* Task prompt *
Within the records, how many lines hold the word "target"? State that number alone.

------------------------

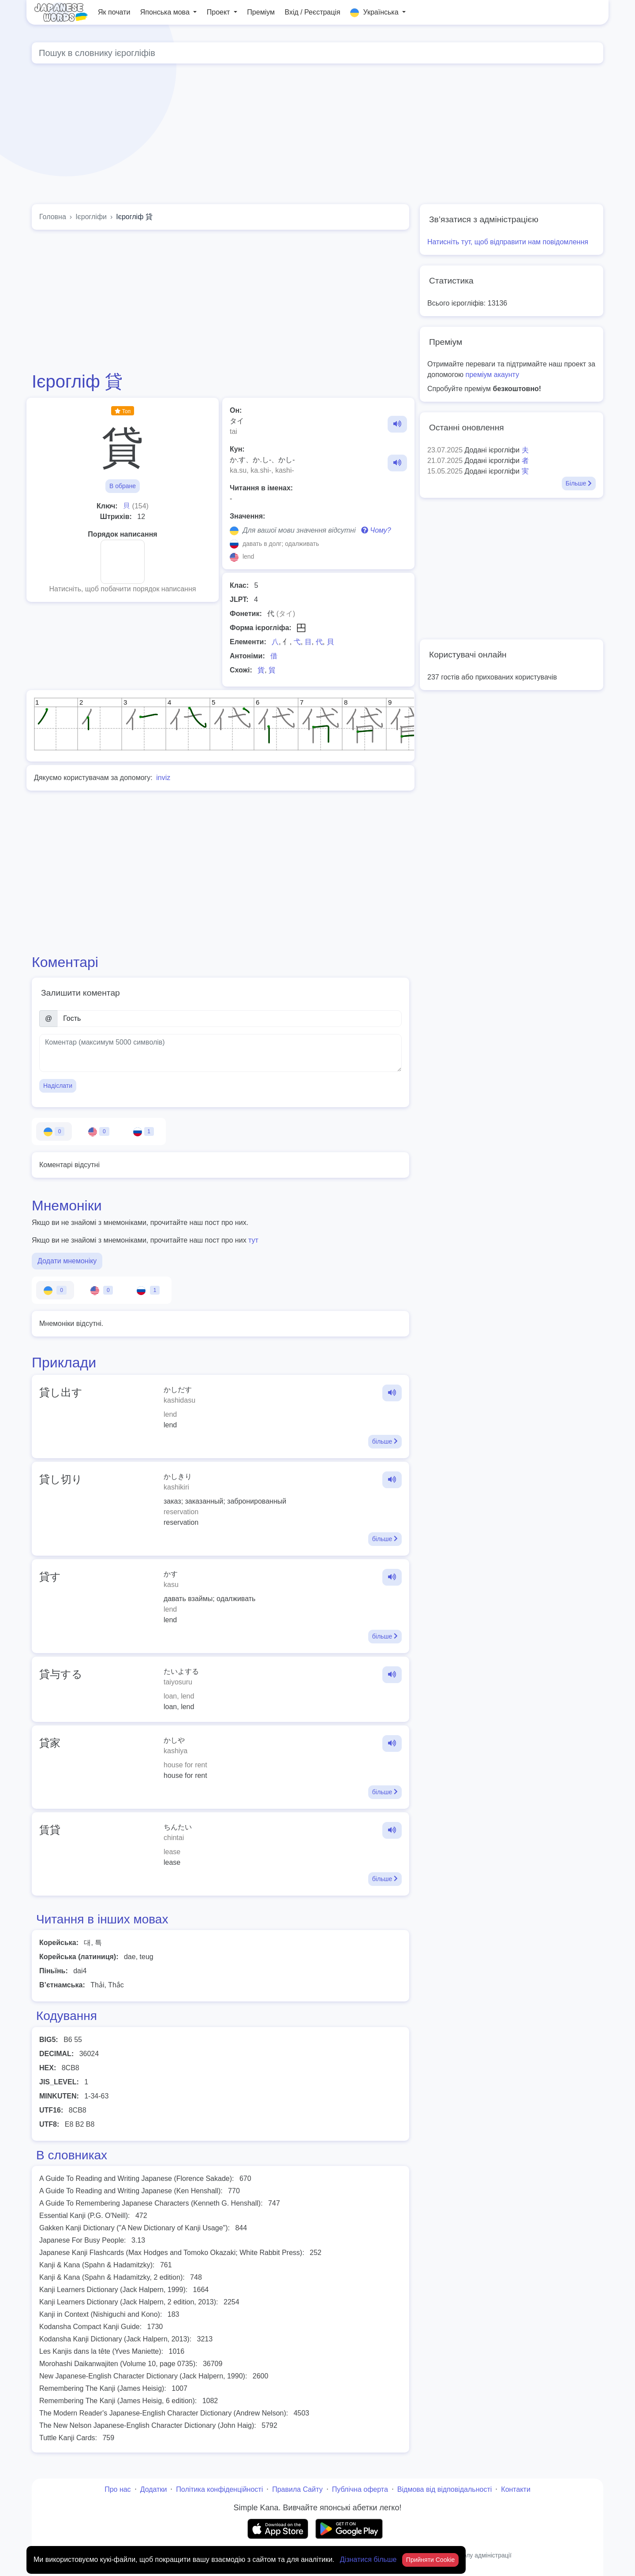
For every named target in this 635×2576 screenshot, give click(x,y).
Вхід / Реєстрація (312, 12)
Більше (579, 483)
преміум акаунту (492, 374)
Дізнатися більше (369, 2559)
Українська (375, 12)
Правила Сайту (297, 2489)
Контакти (515, 2489)
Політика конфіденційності (219, 2489)
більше (385, 1441)
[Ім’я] (229, 1018)
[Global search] (317, 52)
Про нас (118, 2489)
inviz (163, 777)
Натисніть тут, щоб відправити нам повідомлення (507, 242)
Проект (219, 12)
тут (253, 1240)
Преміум (261, 12)
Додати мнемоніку (67, 1261)
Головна (52, 216)
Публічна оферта (360, 2489)
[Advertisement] (317, 136)
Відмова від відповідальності (444, 2489)
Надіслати (57, 1085)
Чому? (376, 530)
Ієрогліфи (91, 216)
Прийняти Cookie (430, 2559)
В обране (122, 485)
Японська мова (166, 12)
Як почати (114, 12)
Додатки (153, 2489)
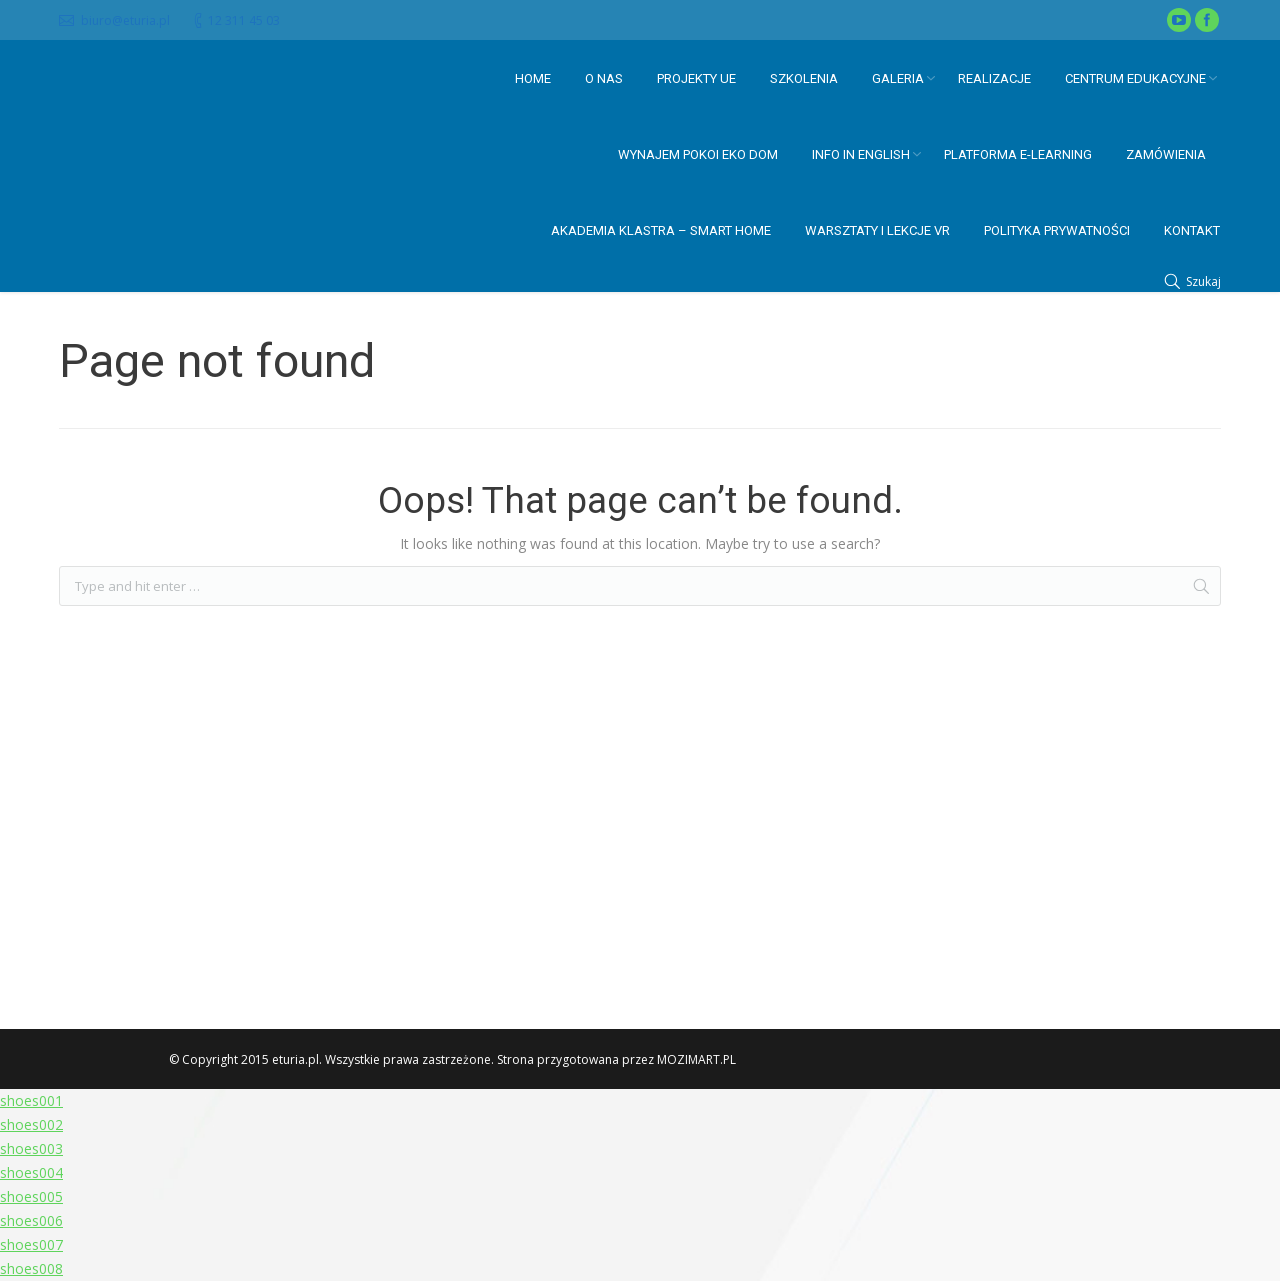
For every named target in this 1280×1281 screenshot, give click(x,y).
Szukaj (1203, 281)
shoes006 (31, 1220)
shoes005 (31, 1196)
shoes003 (31, 1148)
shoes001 (31, 1100)
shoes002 (31, 1124)
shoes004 (31, 1172)
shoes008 (31, 1268)
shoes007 (31, 1244)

------------------------

* Your solution *
2